* Problem requirements: From the records below, count the lines holding the string "give". Only the number is wanted.
##### Study material
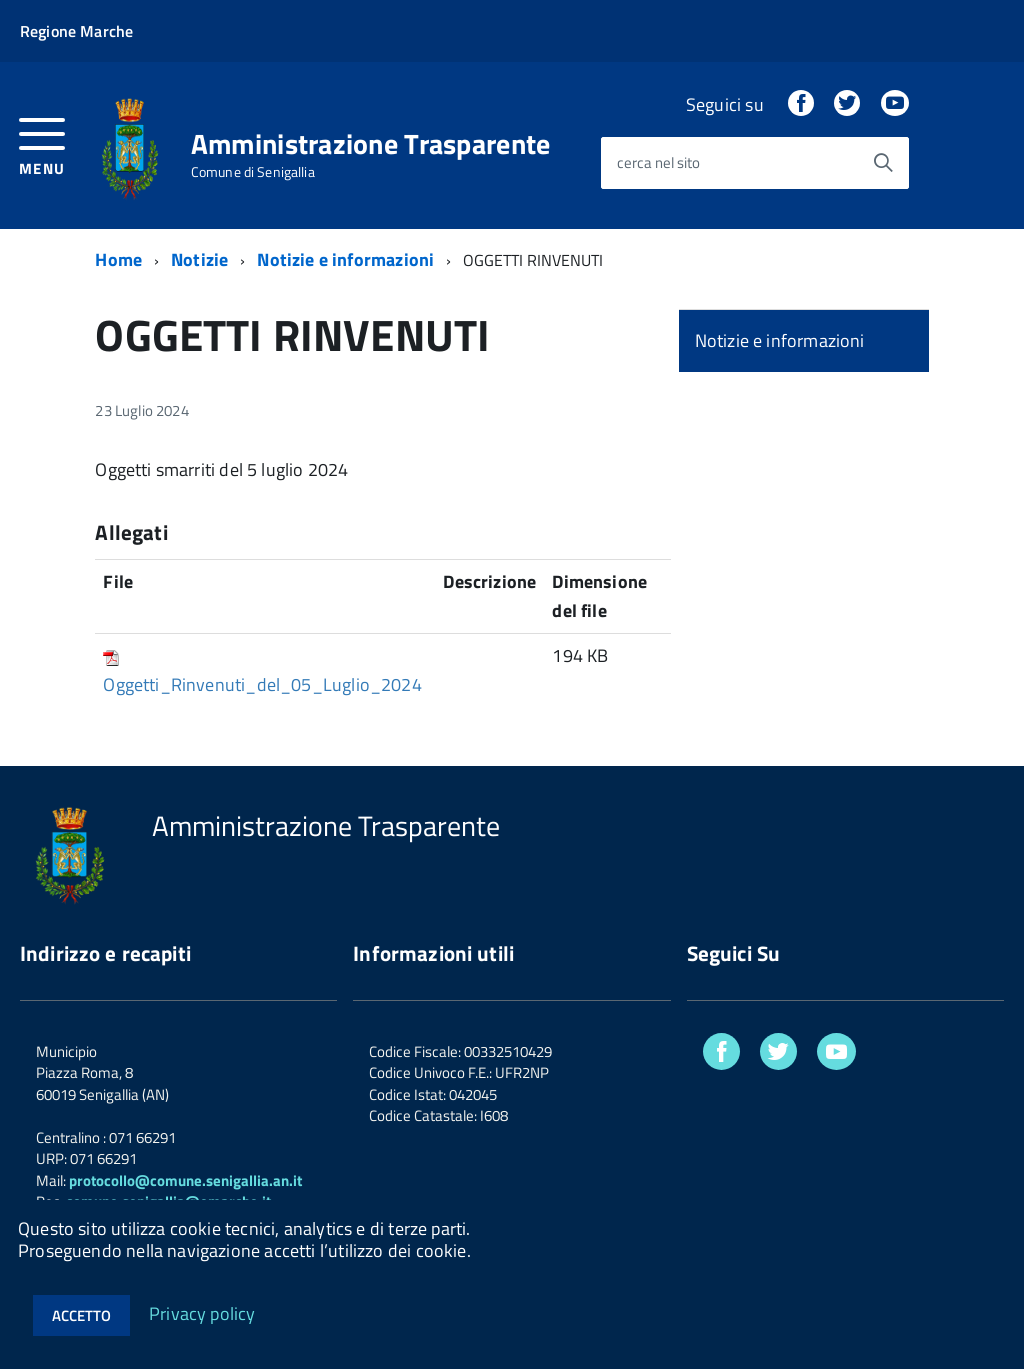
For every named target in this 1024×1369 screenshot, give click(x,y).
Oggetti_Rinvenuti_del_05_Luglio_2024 (262, 684)
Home (118, 259)
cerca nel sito (658, 163)
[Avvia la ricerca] (883, 163)
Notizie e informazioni (345, 259)
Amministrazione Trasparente (371, 144)
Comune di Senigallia (253, 172)
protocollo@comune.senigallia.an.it (185, 1180)
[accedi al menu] (42, 144)
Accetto (81, 1315)
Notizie (199, 259)
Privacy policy (202, 1312)
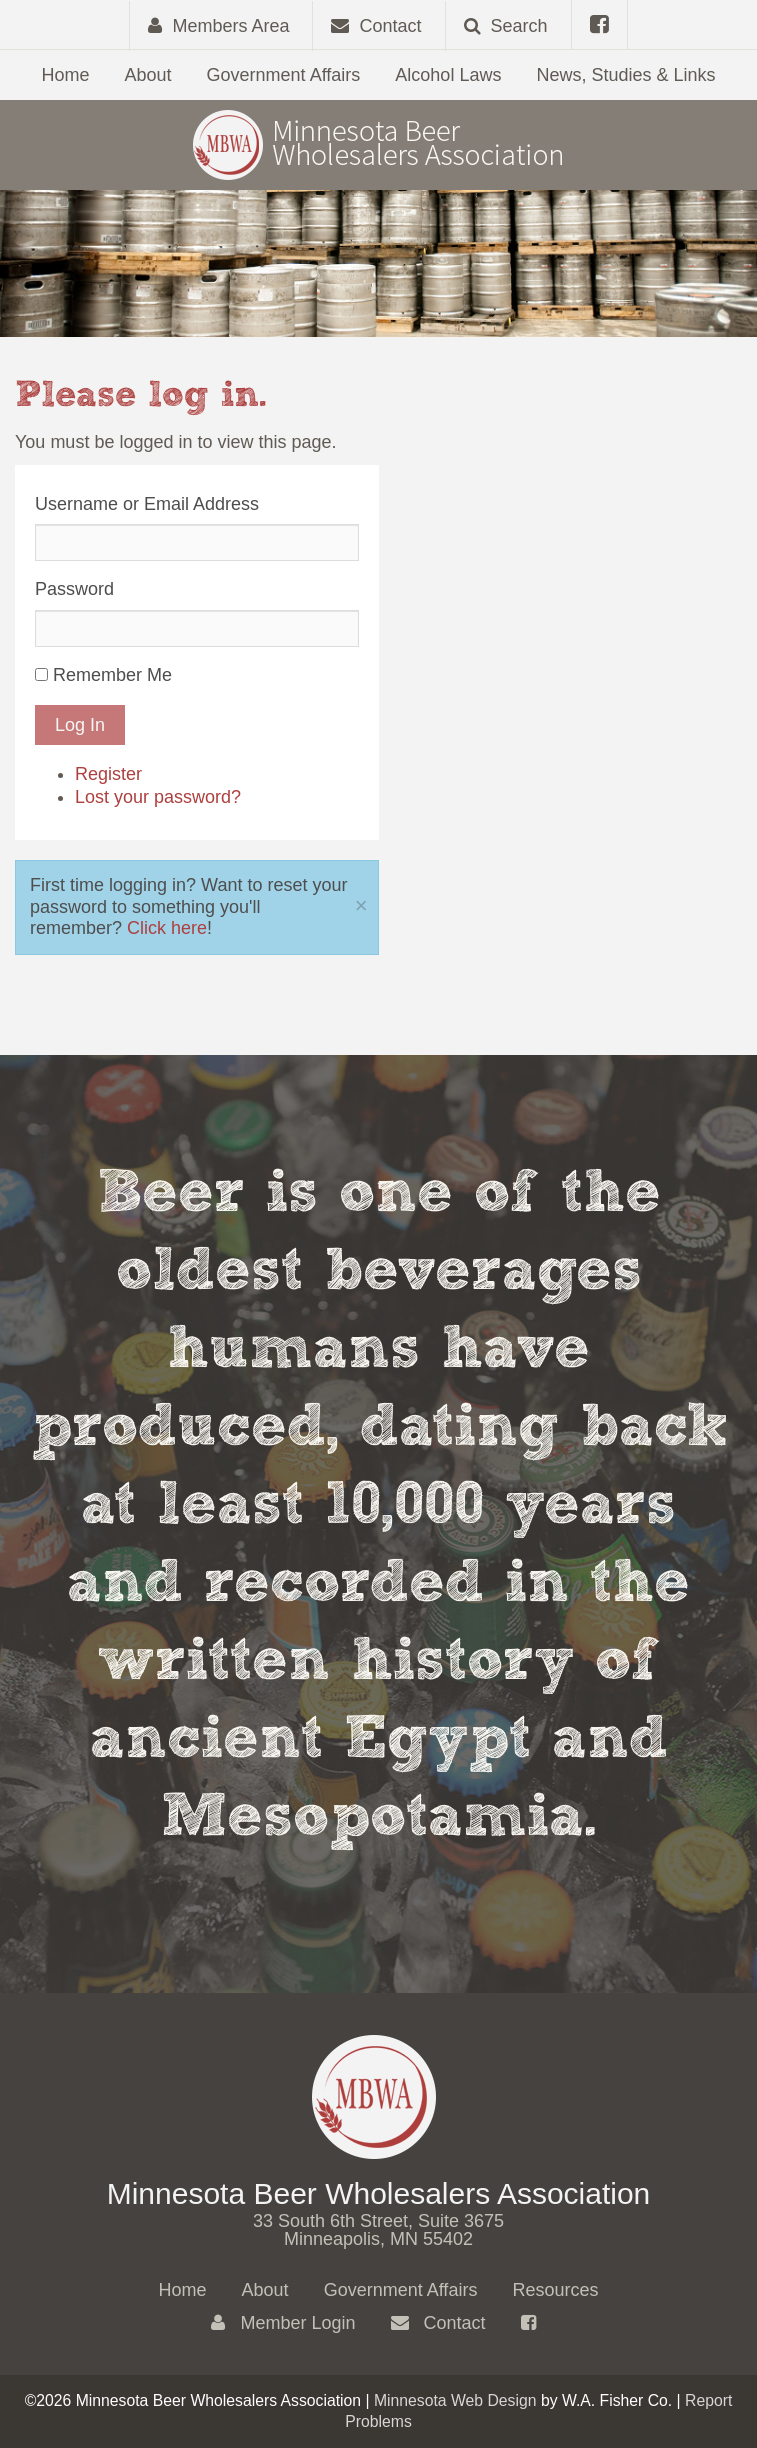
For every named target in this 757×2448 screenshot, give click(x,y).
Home (65, 75)
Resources (555, 2290)
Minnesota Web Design (455, 2400)
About (148, 75)
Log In (80, 725)
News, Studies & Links (625, 75)
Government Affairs (284, 75)
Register (108, 774)
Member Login (283, 2323)
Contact (438, 2323)
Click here (167, 928)
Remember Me (112, 675)
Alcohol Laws (448, 75)
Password (74, 589)
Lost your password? (158, 797)
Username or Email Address (147, 504)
##########
* Response area: 2